Durero Köseoğlu Mahperi Hatun’un Kayseri’de kendi adını taşıyan bir külliye yaptırdığını, orada gömülü olduğunu, sandukasındaki kitabede  “Merhum ve Şehid 2.Gıyaseddin Keyhüsrev bin Keykubad’ın annesi Mahperi Hatun’dur” ifadesinden oğlunun öldüğü 1246’da hayatta olduğu düşünülmektedir.

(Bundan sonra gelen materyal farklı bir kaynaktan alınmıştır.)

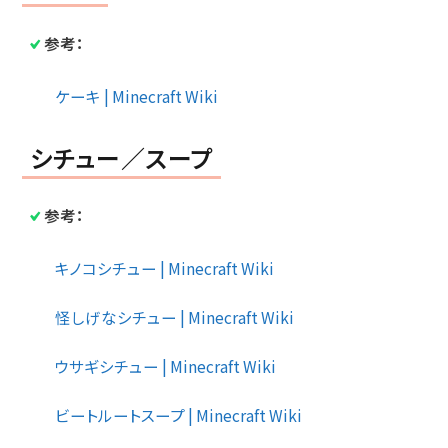
参考：
ケーキ | Minecraft Wiki
シチュー／スープ
参考：
キノコシチュー | Minecraft Wiki
怪しげなシチュー | Minecraft Wiki
ウサギシチュー | Minecraft Wiki
ビートルートスープ | Minecraft Wiki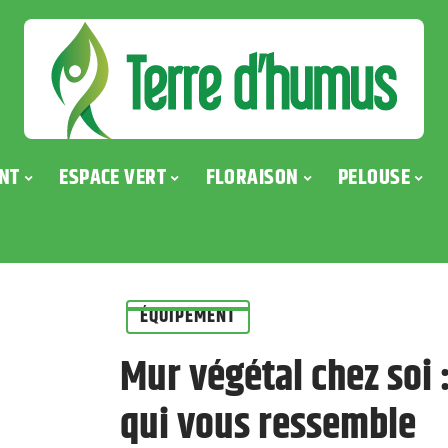
NT
ESPACE VERT
FLORAISON
PELOUSE
ÉQUIPEMENT
Mur végétal chez soi 
qui vous ressemble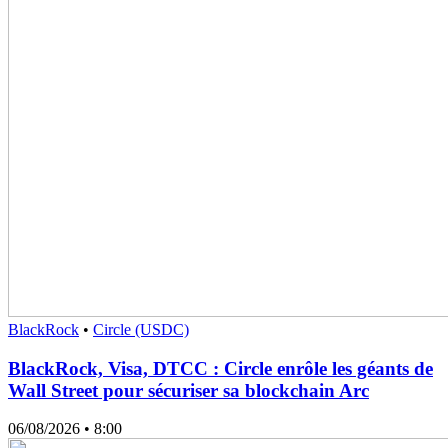
BlackRock
•
Circle (USDC)
BlackRock, Visa, DTCC : Circle enrôle les géants de
Wall Street pour sécuriser sa blockchain Arc
06/08/2026
• 8:00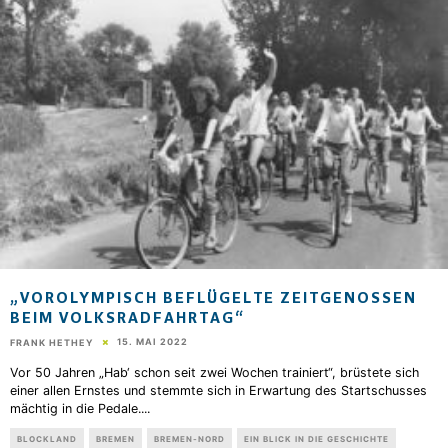
„VOROLYMPISCH BEFLÜGELTE ZEITGENOSSEN
BEIM VOLKSRADFAHRTAG“
15. MAI 2022
FRANK HETHEY
Vor 50 Jahren „Hab‘ schon seit zwei Wochen trainiert“, brüstete sich
einer allen Ernstes und stemmte sich in Erwartung des Startschusses
mächtig in die Pedale.
...
BLOCKLAND
BREMEN
BREMEN-NORD
EIN BLICK IN DIE GESCHICHTE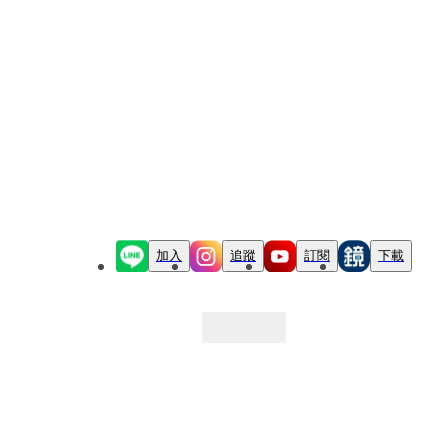
加入
追蹤
訂閱
下載
最新文章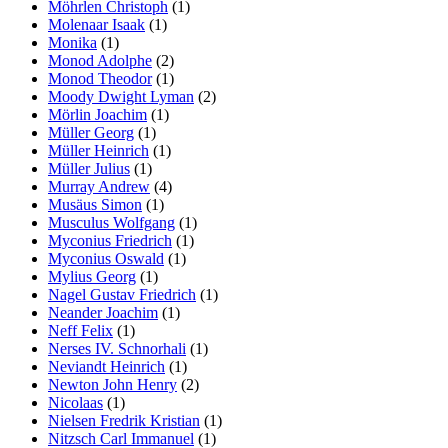
Möhrlen Christoph
(1)
Molenaar Isaak
(1)
Monika
(1)
Monod Adolphe
(2)
Monod Theodor
(1)
Moody Dwight Lyman
(2)
Mörlin Joachim
(1)
Müller Georg
(1)
Müller Heinrich
(1)
Müller Julius
(1)
Murray Andrew
(4)
Musäus Simon
(1)
Musculus Wolfgang
(1)
Myconius Friedrich
(1)
Myconius Oswald
(1)
Mylius Georg
(1)
Nagel Gustav Friedrich
(1)
Neander Joachim
(1)
Neff Felix
(1)
Nerses IV. Schnorhali
(1)
Neviandt Heinrich
(1)
Newton John Henry
(2)
Nicolaas
(1)
Nielsen Fredrik Kristian
(1)
Nitzsch Carl Immanuel
(1)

İkinci kitabı “Gürcü Hatun”un 2015’te Fransızca yayınlandığını, Avrupa’ya göre “karanlık bir dönemde” dünyada kadınlar hakkında hiç konuşulmazken Selçuklu kadınlarını tanıtmak istediğini, o dönemde Mevlana’nın hoşgörü ve barış felsefesinin destanını kitaplaştırdığını belirtti.

 

Konya Büyükşehir Belediyesi Basın Yayın ve Halkla İlişkiler Dairesi Başkanı Ahmet Köseoğlu ve SÜ Selçuklu Araştırmaları Merkezi Başkanı Mehmet Ali Hacıgökmen tarafından günün anısına  GiseleDurero Köseoğlu’nahediye takdiminin ardından toplu fotoğraf çekimi yapıldı. Toplantı sonunda GiseleDurero Köseoğlu kitaplarını imzaladı.